Tense start to the year


Where do we go from here?

Munich, 13 Apr. ’22

Q1 2022: Review

Surprisingly, Covid did not focus on the first quarter of 2022, but sadly, it was dominated by the war and its human abyss. The Russian invasion of Ukraine did not leave the stock markets cold either and caused a significant correction movement in February, especially on the European stock exchanges.

The strict international sanctions against Russia confirmed the resolute action against President Putin, but also revealed the other side of the coin of international interdependence and its economic consequences. The short-term tripling of the nickel price and doubling of the wheat price, as well as the return of the oil price to the old price level of over USD 100, were emblematic of the problematic commodity dependencies of individual countries and commodity producers.

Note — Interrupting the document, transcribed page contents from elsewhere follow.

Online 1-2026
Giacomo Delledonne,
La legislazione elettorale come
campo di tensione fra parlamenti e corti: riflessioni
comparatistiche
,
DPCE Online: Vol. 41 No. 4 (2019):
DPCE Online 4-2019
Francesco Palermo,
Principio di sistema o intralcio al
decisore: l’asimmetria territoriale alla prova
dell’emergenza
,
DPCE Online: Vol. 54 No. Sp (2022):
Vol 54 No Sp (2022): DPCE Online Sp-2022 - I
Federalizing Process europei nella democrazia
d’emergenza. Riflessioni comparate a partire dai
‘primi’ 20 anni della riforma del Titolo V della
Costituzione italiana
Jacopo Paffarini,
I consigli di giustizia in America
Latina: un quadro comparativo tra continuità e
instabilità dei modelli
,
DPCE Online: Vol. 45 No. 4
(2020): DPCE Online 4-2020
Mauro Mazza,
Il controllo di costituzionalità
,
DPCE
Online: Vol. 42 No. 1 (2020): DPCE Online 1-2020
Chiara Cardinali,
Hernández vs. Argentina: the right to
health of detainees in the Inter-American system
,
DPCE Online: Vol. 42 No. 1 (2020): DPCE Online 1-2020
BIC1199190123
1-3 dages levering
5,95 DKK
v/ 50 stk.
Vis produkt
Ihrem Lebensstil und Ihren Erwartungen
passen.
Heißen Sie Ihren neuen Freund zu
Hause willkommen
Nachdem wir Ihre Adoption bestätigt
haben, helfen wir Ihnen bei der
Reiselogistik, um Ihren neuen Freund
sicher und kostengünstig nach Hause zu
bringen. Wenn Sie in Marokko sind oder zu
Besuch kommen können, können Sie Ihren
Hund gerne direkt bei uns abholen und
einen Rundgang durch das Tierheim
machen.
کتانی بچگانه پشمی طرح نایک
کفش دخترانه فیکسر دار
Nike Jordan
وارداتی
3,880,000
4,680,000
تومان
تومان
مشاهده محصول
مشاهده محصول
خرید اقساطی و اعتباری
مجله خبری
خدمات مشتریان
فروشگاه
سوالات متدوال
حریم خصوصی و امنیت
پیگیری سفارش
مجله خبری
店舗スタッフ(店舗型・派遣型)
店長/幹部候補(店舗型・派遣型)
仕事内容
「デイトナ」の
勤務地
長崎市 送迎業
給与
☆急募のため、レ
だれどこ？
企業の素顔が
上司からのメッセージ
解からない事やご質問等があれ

The persistently high inflation finally prompted the FED to initiate the interest rate turnaround in March and to concretize its plans with regard to further interest rate hikes in 2022. The fact that this interest rate hike did not come as a surprise to most investors became apparent in the second half of March, when the stock markets started to recover and (almost) reached their pre-war levels again (S&P 500 / NASDAQ / DAX):

The war situation is likely to keep us busy in the second quarter as well. Even if an agreement between Russia and Ukraine is reached soon, the economic consequences should continue to affect us in the coming quarters. This is because the shortage of raw materials is likely to become a problem in the coming quarters as well, affecting supply chains.

An open question for Q2 will be whether international investors and investors will now gradually start to tune out the war scenario. There is also the question of the extent to which the planned interest rate steps by the Fed and the central banks that follow it are already priced into current prices. One thing is certain: market risks remain high and require a deft hand to keep the portfolio on track even in these turbulent times.